- The Washington Times - Wednesday, October 9, 2002

ASSOCIATED PRESS
House Republicans, concerned about rising voter anxiety about the economy weeks before Election Day, yesterday began pushing a pair of tax cuts for investors whose retirement accounts and stock portfolios have suffered from the stock market swoon.
While the bills cleared a committee hurdle yesterday and will probably pass the GOP-controlled House, the Senate is unlikely to act on them, given that the Democrats running the Senate contend its main purpose is as a campaign message.

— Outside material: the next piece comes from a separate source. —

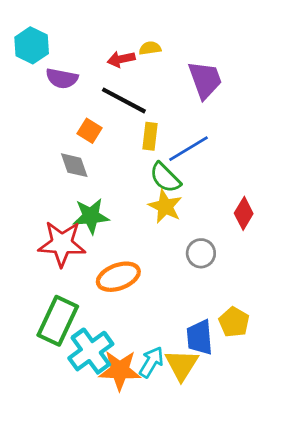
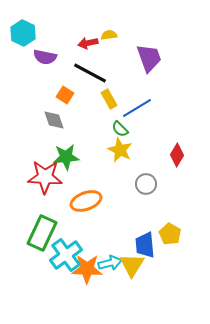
yellow rectangle: (150, 136) -> (109, 99), turned -36
green semicircle: (165, 178) -> (120, 129), size x0.7
cyan arrow: (151, 362) -> (110, 263), turned 45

But with the Nov. 5 vote fast approaching and control of Congress at stake, Republicans said the bills would be modest medicine for investors.

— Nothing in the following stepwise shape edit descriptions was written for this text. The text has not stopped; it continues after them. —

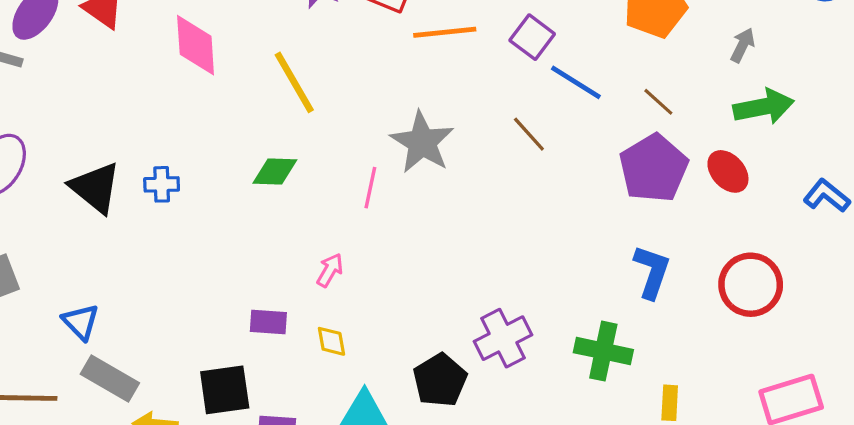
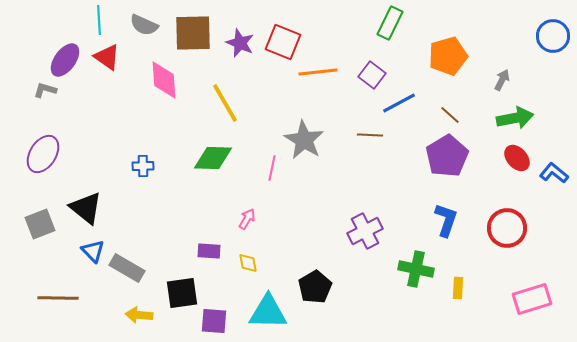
blue line: (576, 82) -> (399, 103), turned -60
brown line: (529, 134) -> (370, 135), turned -45
green diamond: (275, 171) -> (213, 158), size x1.4
red ellipse: (728, 171) -> (517, 158), moved
black triangle: (95, 188) -> (86, 208), moved
purple cross: (503, 338) -> (365, 231), moved
gray rectangle: (110, 379) -> (127, 268), moved
yellow rectangle: (670, 403) -> (458, 288), moved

"While the fundamentals of our economy are solid, there is more we can do to help build the confidence and restore the losses of America's investors," said Rep. Bill Thomas, California Republican, chairman of the House Ways and Means Committee, which approved both bills along party lines yesterday.
House Republicans decided to act after President Bush backed away from investor-relief legislation amid internal White House divisions earlier this year. The Treasury Department issued a statement saying the bills would "help to bolster investor confidence and boost job creation," but stopped short of an outright endorsement.
The Republicans, Democrats contend, are only pushing the bills as a last-minute effort to appear sensitive to voters' rising worries about unemployment, shaky pension funds and the deep stock market decline.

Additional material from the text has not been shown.